Scot Alexander Breithaupt, a man who is considered the “Godfather of BMX,” was found dead in a vacant lot in Indio, California, on Saturday. The cause of his death is undetermined by authorities at this time.
Scot Breithaupt helped transform BMX bike racing from a backyard game into a world-class international sport, winning several international competitions. After Scot retired from competing, he founded SE Racing, which created several novel bike frame designs.
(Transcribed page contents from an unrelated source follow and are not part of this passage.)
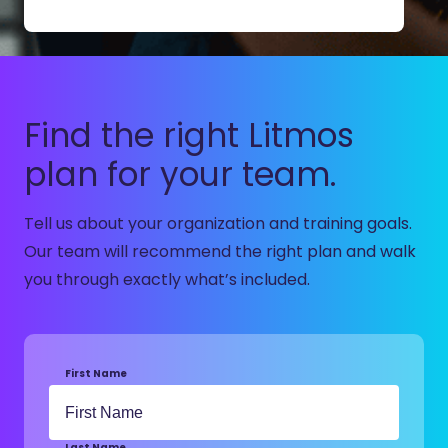
Find the right Litmos
plan for your team.
Tell us about your organization and training goals.
Our team will recommend the right plan and walk
you through exactly what’s included.
First Name
Last Name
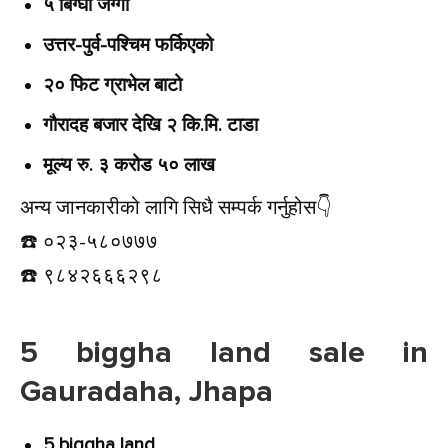
५ बिग्घा जग्गा
उत्तर-पुर्व-पश्चिम फर्किएको
२० फिट ग्राभेल बाटो
गौरादह बजार देखि २ कि.मि. टाडा
मूल्य रु. ३ करोड ५० लाख
अन्य जानकारीको लागि सिधै सम्पर्क गर्नुहोस👇️
☎️ ०२३-५८०७७७
☎️ ९८४२६६६२९८
5 biggha land sale in
Gauradaha, Jhapa
5 biggha land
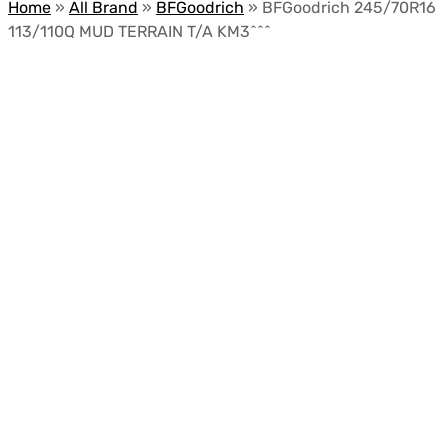
Home
»
All Brand
»
BFGoodrich
»
BFGoodrich 245/70R16
113/110Q MUD TERRAIN T/A KM3^^^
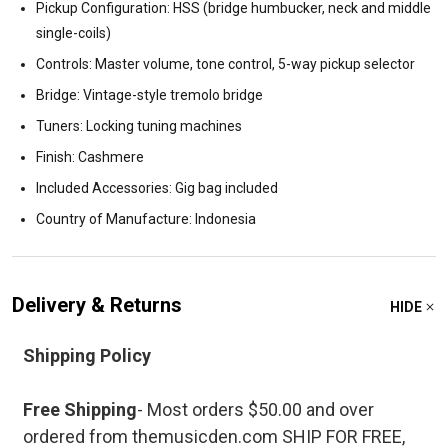
Pickup Configuration: HSS (bridge humbucker, neck and middle
single-coils)
Controls: Master volume, tone control, 5-way pickup selector
Bridge: Vintage-style tremolo bridge
Tuners: Locking tuning machines
Finish: Cashmere
Included Accessories: Gig bag included
Country of Manufacture: Indonesia
Delivery & Returns
HIDE
Shipping Policy
Free Shipping
- Most orders $50.00 and over
ordered from themusicden.com SHIP FOR FREE,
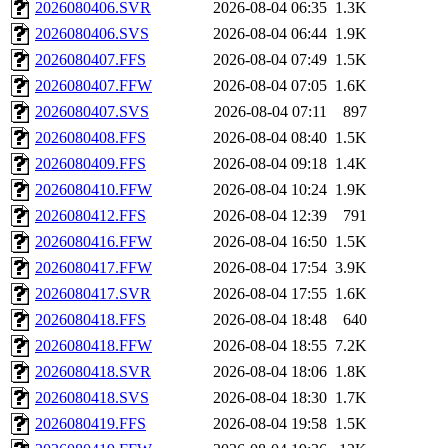
2026080406.SVR
2026-08-04 06:35
1.3K
2026080406.SVS
2026-08-04 06:44
1.9K
2026080407.FFS
2026-08-04 07:49
1.5K
2026080407.FFW
2026-08-04 07:05
1.6K
2026080407.SVS
2026-08-04 07:11
897
2026080408.FFS
2026-08-04 08:40
1.5K
2026080409.FFS
2026-08-04 09:18
1.4K
2026080410.FFW
2026-08-04 10:24
1.9K
2026080412.FFS
2026-08-04 12:39
791
2026080416.FFW
2026-08-04 16:50
1.5K
2026080417.FFW
2026-08-04 17:54
3.9K
2026080417.SVR
2026-08-04 17:55
1.6K
2026080418.FFS
2026-08-04 18:48
640
2026080418.FFW
2026-08-04 18:55
7.2K
2026080418.SVR
2026-08-04 18:06
1.8K
2026080418.SVS
2026-08-04 18:30
1.7K
2026080419.FFS
2026-08-04 19:58
1.5K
Breithaupt also started LM Productions, and produced racing and extreme-sport shows for networks like ESPN and Fox, according to USA Today.
Sergeant Dan Marshall of the Indio police confirmed it was Scot Breithaupt’s body, and that it was the same man associated with the sport, reports the Desert Sun.
“We believe that is the same person — that he is a founder of BMX. That is the same guy,” Marshall told reporters. Marshall continued that Breithaupt had been dead for an undetermined amount of time, and authorities were investigating the time and cause of death.
Scot Breithaupt was one of the first racers in what was then called motocross in the 1970s, and Breithaupt took the sport from an unknown game to international success. Scot went on to become one of the first famous faces of the sport, reports USA Today.
“Scot was one of the key figures in making [the industry] become what it is today. He would say he was the key figure, because that was the kind of guy he was,” said Craig Barrette, spokesman for USA BMX, according to USA Today. “He was involved in every aspect.” When the Hall of Fame learned about Scot Breithaupt’s death, they released a statement.
“As one of the sport’s first track operators and founder of SE Bikes — and so many other contributions to the sport of BMX, this is a huge loss… He was a founding track operator, a star racer since he was a teenager in Long Beach, a creator of a major bicycling company and major… promoter.”
After learning about Scot Breithaupt’s death, his friends and fans sent an outpouring of emotions over social media. One of the sports largest stars, Jamie Bestwick, a 13-time X Games BMX gold medalist, posted on Twitter and Facebook about Breithaupt.
“Sad to read about the passing of one of the all-time greats,” Bestwick wrote. “Scot Breithaupt thank you for your amazing contributions and dedication to BMX.” Another member of the Hall of Fame, Mike King, wrote on Twitter that it’s a “very sad day in the BMX world,” reports USA Today.
A shrine to Scot Breithaupt stands in the sport’s Hall of Fame, and his loss is felt throughout the industry.